For those a bit older than me, the assassination of John F. Kennedy was a liminal moment. It changed the country.
And for all of us born prior to 2001, the attacks of 9/11 were a liminal moment, as well. Those attacks changed our country and our world.
But here is the thing. Most of the time, liminal moments are infrequent. That’s a good thing since liminal moments, whether positive or negative, create upheaval and uncertainty. They break old norms and force us to reinvent ourselves, or at least evolve, as individuals or as a nation. We need time for things to settle after a period of rapid upheaval and transition.
So what do we do when those liminal moments happen one after the other in rapid succession? How do we deal with the upheaval of such change? And how do we do everything possible to make sure that whatever changes occur advance our values and our commitment to equity and justice?
That is not a hypothetical question. Because I realized this week that, as a nation, we have encountered one liminal moment after the other over the course of the past year.
Regardless of where we sit on the political spectrum, the November election was a liminal moment. That election represented a crossroad for our country and either outcome would have transformed our nation.
The Capitol insurrection on January 6th was a liminal moment, as well. We watched it unfold before our eyes and, whether we’re conscious of it or not, we all knew that the events of that afternoon would change our nation.
And the verdict in the trial of Dereck Chauvin is yet another liminal moment. When that verdict was read our country changed. Finally, thanks to the bravery of a seventeen-year-old who captured the murder on her cellphone and shared it with the world, a white officer was convicted of murdering a black, unarmed civilian. And many of us who do not personally know the experience of being a person of color in this country were offered a window into how the systemic racism baked into the fabric of our nation impacts our fellow citizens.

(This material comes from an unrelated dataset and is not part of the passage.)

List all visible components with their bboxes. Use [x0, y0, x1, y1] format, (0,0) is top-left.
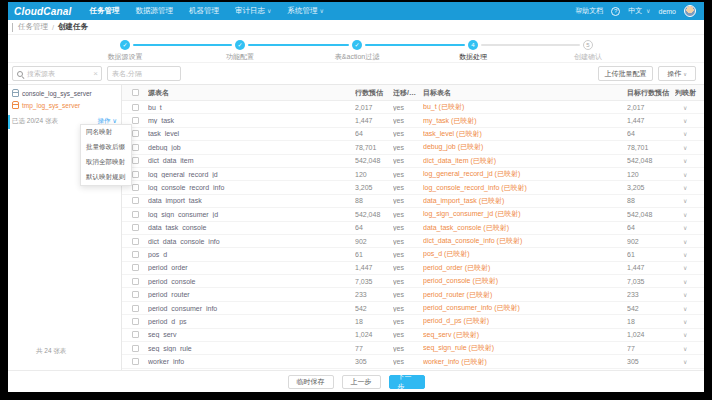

At a gathering on the steps of the Maplewood Town Hall on Wednesday afternoon my colleague Reverend Valencia Norman captured the challenge and the call of this moment. She said,
“Justice was not the prevailing force yesterday. Justice begins with just actions. It starts at each and every interaction that we have. When I see you and I recognize you and I respect you as my brother, as my sister: that is where justice begins. So what we’re doing today is continuing to give support to those fibers of justice. We do it for this generation so that our next generation is not working on this problem.”
The jury found Dereck Chauvin guilty on all three counts. He is being called to account for his actions. But the murder of George Floyd is a moral challenge to us all. With the verdict on Tuesday, we were invited to the other side of this liminal moment. The question is, what are we going to do with it?